The problem: Search the material below for the word "What". Copy every line that has it.

Information supplied:
——————

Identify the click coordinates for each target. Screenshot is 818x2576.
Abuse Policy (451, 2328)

——————

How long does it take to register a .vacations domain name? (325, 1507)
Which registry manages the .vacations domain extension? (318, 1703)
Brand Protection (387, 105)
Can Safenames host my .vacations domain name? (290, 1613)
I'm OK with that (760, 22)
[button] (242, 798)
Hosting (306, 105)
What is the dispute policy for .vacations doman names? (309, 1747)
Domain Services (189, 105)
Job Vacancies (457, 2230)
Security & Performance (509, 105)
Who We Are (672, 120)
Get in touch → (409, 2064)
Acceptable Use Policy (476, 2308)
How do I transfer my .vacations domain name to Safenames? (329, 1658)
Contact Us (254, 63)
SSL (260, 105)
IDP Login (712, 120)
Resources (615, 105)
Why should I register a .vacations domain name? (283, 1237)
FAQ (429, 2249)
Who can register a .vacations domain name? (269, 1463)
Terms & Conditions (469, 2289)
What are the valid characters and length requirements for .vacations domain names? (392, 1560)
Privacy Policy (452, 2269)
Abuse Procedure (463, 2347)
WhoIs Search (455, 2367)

——————

Result for this task:
What is the dispute policy for .vacations doman names? (309, 1747)
What are the valid characters and length requirements for .vacations domain names? (392, 1560)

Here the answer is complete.